From literary nest to spiritually blessed
Hollywood writing royalty Joan Didion and husband Gregory Dunne lived in a big quasi-Georgian home with a Spanish-style twist on Franklin Avenue from 1967 to 1971. In Didion’s book The White Album, she reminisces about those freewheeling, anti-anxiety-pill-popping days, with many houseguests, open doors, and daughter Quintana Roo playing tennis on the court in the backyard. They hosted parties attended by Hollywood luminaries, among them Janis Joplin, who would later die of an overdose in a hotel room down the street, in 1970. The house belonged Dunne’s uncle. There, Didion wrote Play It as It Lays and her seminal essay collection Slouching Towards Bethlehem.

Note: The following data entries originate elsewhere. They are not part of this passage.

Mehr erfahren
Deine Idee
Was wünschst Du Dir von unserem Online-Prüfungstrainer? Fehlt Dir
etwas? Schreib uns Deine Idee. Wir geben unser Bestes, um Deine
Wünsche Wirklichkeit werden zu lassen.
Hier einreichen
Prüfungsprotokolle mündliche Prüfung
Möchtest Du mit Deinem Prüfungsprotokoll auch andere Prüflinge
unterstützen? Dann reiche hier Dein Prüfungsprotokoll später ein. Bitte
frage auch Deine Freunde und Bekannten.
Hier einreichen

In 1979, Shumei bought the building, opening its first western outpost. Shumei is influenced by the ancient religions of Shinto, Buddhism, Christianity, as well as Western philosophy. It is based on a spiritual practice of chanting, Natural agriculture, celebrating art and beauty in everyday life, and sharing jyorei, a healing art that promotes health, happiness, and well-being. The public is welcome to join daily morning and evening chanting, called sampai.
Info
Address 7406 Franklin Avenue, Los Angeles, CA 90046, +1 213.876.5528, www.shumei.us/hollywood, hollywood@shumei.us | Public Transport Red Line to Hollywood and Highland Station, then a .9-mile walk | Getting there Small on-site lot and unmetered street parking | Hours Daily chanting: 9am & 7pm, by reservation only. Demonstration garden: open during daylight hours. | Tip Meltdown Comics (7522 Sunset Boulevard, Los Angeles, CA 90046), just over a half mile away, has a fantastic selection of independent comics and superhero staples with rotating art exhibits.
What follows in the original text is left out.